MINNEAPOLIS (WCCO) — The Centers for Disease Control has called childhood obesity in America a crisis. It is happening at a time when budget cuts are forcing many school districts to cut physical education programs. But a Twin Cities high school is teaming up with the University of Minnesota to fight for fitness.
Eastview High School in Apple Valley has been using heart monitors for 15 years to track student fitness. Tenth grade student Ryan McGuire said the results are life-changing.
“I’m really into stuff like this, biology in general,” said McGuire. “Exercising more can help you in every single aspect of life, not just being more fit or being more athletic. It can make you smarter. It can make you more focused.”
McGuire is one of 40 Eastview students scheduled to make a field trip to the School of Kinesiology within in the School of Education at the University of Minnesota. The students have an oxygen monitoring mask strapped on their face and then run on a treadmill that increases in speed and incline.
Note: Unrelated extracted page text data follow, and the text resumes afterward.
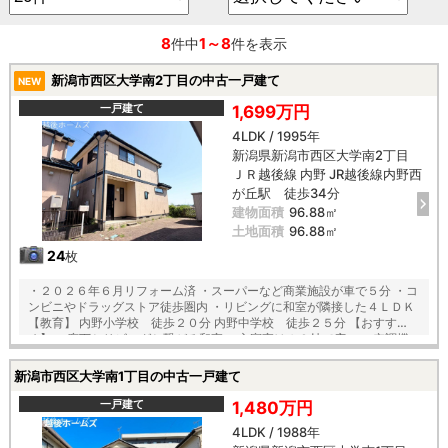
8
1～8
件中
件を表示
新潟市西区大学南2丁目の中古一戸建て
NEW
一戸建て
1,699万円
4LDK / 1995年
新潟県新潟市西区大学南2丁目
ＪＲ越後線 内野 JR越後線内野西
が丘駅 徒歩34分
建物面積
96.88㎡
土地面積
96.88㎡
24
枚
・２０２６年６月リフォーム済 ・スーパーなど商業施設が車で５分 ・コ
ンビニやドラッグストア徒歩圏内 ・リビングに和室が隣接した４ＬＤＫ
【教育】 内野小学校 徒歩２０分 内野中学校 徒歩２５分 【おすす
め】 ・廊下とリビングと繋がる和室 ・主寝室は１０帖で広々 ・空調機
能付の浴室乾燥機 ・全居室収納付きでお片付けも安心
新潟市西区大学南1丁目の中古一戸建て
一戸建て
1,480万円
4LDK / 1988年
After about 10 minutes, the students reach a stage that researchers call “failure.” They can no longer keep up the pace.
“We’re measuring what we call the VO2 max, so their ability to utilize oxygen,” said researcher Stacy Ingraham, PhD.
Ingraham said more than just the students’ hearts and legs get a workout.
“We do know test scores will go up if we are more fit,” said Ingraham. “There’s enough validity there in that data [to show] if you want to improve [academic] scores, the last thing you want to do is eliminate recess or physical education.”
Ingraham said for 50 years schools have been using the President’s Fitness Challenge as a yardstick of student health. But she argues that program is more of a test of athleticism. She hopes scientific testing will make more policy makers aware of the value of having truly fit youth.